Rambling am I.....yep!!!!  But sometimes the things you write, PB, are the same things I've meshed out not so long ago!!!


----------



## Pitboss (Jun 11, 2002)

Essy the the only thing I read out of that post was.. 

If I stood on your front doorstep in only high heels and a trench coat.... would you let me in????? 

Sometimes we have to step back and see things for what they really are...then ignore them and continue having fun!!!!!!!!!


----------



## esmerelda (Jun 11, 2002)

LOL...so whats your answer to the first question then?????

Sorry....I've just stepped back...sized up whats infront of me...and now Im more than ready to have some fun......wanna try the Hands free approach??????


----------



## Pitboss (Jun 11, 2002)

> _*Originally posted by esmerelda *_
> LOL...so whats your answer to the first question then?????
> 
> Sorry....I've just stepped back...sized up whats infront of me...and now Im more than ready to have some fun......wanna try the Hands free approach??????



I'm thinking you might have to pay a toll...  maybe getting on your knees would be a good start.


----------



## butterfly (Jun 11, 2002)

We are generation X   I always thought that was the generation between me and my son...

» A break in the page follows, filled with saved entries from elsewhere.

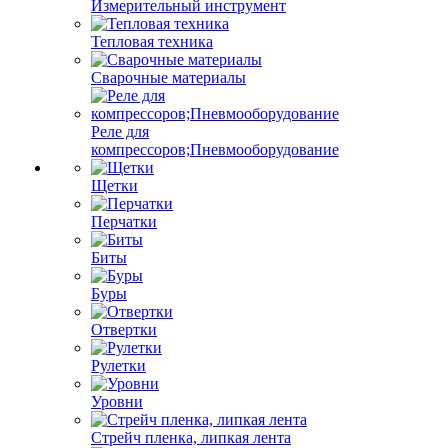
Измерительный инструмент
Тепловая техника
Сварочные материалы
Реле для
компрессоров;Пневмооборудование
Щетки
Перчатки
Биты
Буры
Отвертки
Рулетки
Уровни
Стрейч пленка, липкая лента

Anyway... I hope what you say about our kids and their future is true... but I'm not convinced... 

I think b/c of all the openess and choices they have it can make life so much more complicated... everything from 100 TV channels to choose from when we only had 6... to drugs... school violence and gangs... sex parties when their 14... aids... hate crimes... you name it... it's open to them...

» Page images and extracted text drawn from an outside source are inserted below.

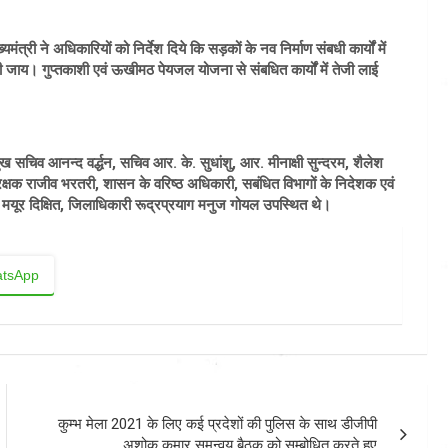
्री ने अधिकारियों को निर्देश दिये कि सड़कों के नव निर्माण संबधी कार्यों में
ी जाय। गुप्तकाशी एवं ऊखीमठ पेयजल योजना से संबधित कार्यों में तेजी लाई
ख सचिव आनन्द वर्द्धन, सचिव आर. के. सुधांशु, आर. मीनाक्षी सुन्दरम, शैलेश
रक्षक राजीव भरतरी, शासन के वरिष्ठ अधिकारी, सबंधित विभागों के निदेशक एवं
 मयूर दिक्षित, जिलाधिकारी रूद्रप्रयाग मनुज गोयल उपस्थित थे।
tsApp
कुम्भ मेला 2021 के लिए कई प्रदेशों की पुलिस के साथ डीजीपी
अशोक कुमार समन्वय बैठक को सम्बोधित करते हुए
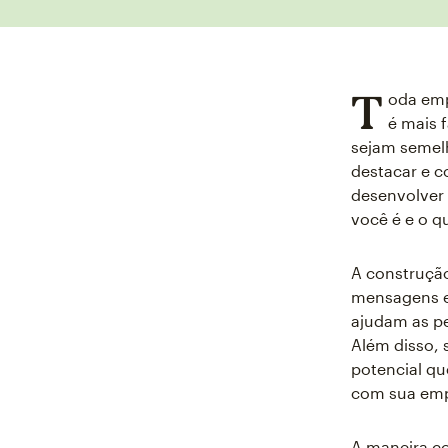
T
oda emp
é mais 
sejam semelh
destacar e c
desenvolver
você é e o q
A construção
mensagens e
ajudam as p
Além disso,
potencial qu
com sua emp
A maneira co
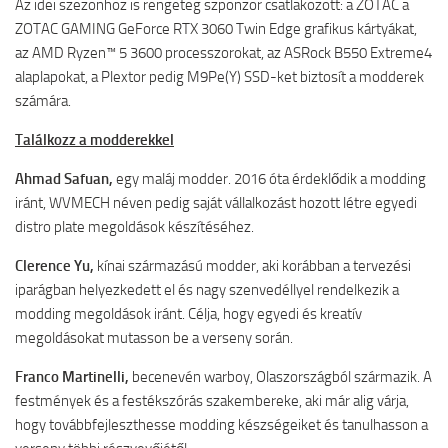
Az idei szezonhoz is rengeteg szponzor csatlakozott: a ZOTAC a
ZOTAC GAMING GeForce RTX 3060 Twin Edge grafikus kártyákat,
az AMD Ryzen™ 5 3600 processzorokat, az ASRock B550 Extreme4
alaplapokat, a Plextor pedig M9Pe(Y) SSD-ket biztosít a modderek
számára.
Találkozz a modderekkel
Ahmad Safuan,
egy maláj modder. 2016 óta érdeklődik a modding
iránt, WVMECH néven pedig saját vállalkozást hozott létre egyedi
distro plate megoldások készítéséhez.
Clerence Yu,
kínai származású modder, aki korábban a tervezési
iparágban helyezkedett el és nagy szenvedéllyel rendelkezik a
modding megoldások iránt. Célja, hogy egyedi és kreatív
megoldásokat mutasson be a verseny során.
Franco Martinelli,
becenevén warboy, Olaszországból származik. A
festmények és a festékszórás szakembereke, aki már alig várja,
hogy továbbfejleszthesse modding készségeiket és tanulhasson a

At least whatever they choose will be "accepted" by some group in this vast world... not sure that's a comfort though


----------



## esmerelda (Jun 11, 2002)

Butterfly......its because they are given sooooo much information these kids are able to make a more educated choice...they have facts rather than misconceptions...we all grew up with things being kept secret...or just pushed aside..therefore we had to go out and try things!!!  They are a lot more mature than we ever were at the same age!!!

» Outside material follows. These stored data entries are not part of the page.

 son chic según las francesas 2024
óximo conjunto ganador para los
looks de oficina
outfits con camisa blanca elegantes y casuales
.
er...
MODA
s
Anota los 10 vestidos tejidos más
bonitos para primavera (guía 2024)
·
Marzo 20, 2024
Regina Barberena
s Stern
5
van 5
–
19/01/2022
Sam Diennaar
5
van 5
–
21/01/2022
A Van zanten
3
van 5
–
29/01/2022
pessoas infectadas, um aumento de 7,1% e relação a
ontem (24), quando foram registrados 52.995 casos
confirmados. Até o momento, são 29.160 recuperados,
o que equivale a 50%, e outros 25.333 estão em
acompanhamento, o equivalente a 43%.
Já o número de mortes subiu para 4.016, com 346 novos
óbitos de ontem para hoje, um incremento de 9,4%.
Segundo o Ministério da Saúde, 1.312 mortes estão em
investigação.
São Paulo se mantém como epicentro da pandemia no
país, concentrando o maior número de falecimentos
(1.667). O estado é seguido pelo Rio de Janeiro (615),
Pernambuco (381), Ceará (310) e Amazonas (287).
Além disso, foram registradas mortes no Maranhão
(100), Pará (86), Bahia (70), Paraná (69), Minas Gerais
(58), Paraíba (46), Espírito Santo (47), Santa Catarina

I dont fear for my kids future....I only hope they will allow me to be part of the excitement and 'newness', for want of a better word, of their worlds!!!!  I was told, that the world our great grandfathers knew compaired to ours....is going to be the gap between us and our kids!!!  Have you noticed that our kids seem smarter, and tend to pick things up quicker than we ever did!!!  That they dont just take things on face value....but tend to demand reasons why before accepting orders!!!!  Thats why I dont feel the same as you.....I would love to feel secure in the knowledge that our kids have evolved further than us....and so in doing....have become better and wiser than us!!!!  Its not really that hard to take.....especially when we should all be learning from our mistakes....not repeating them!!!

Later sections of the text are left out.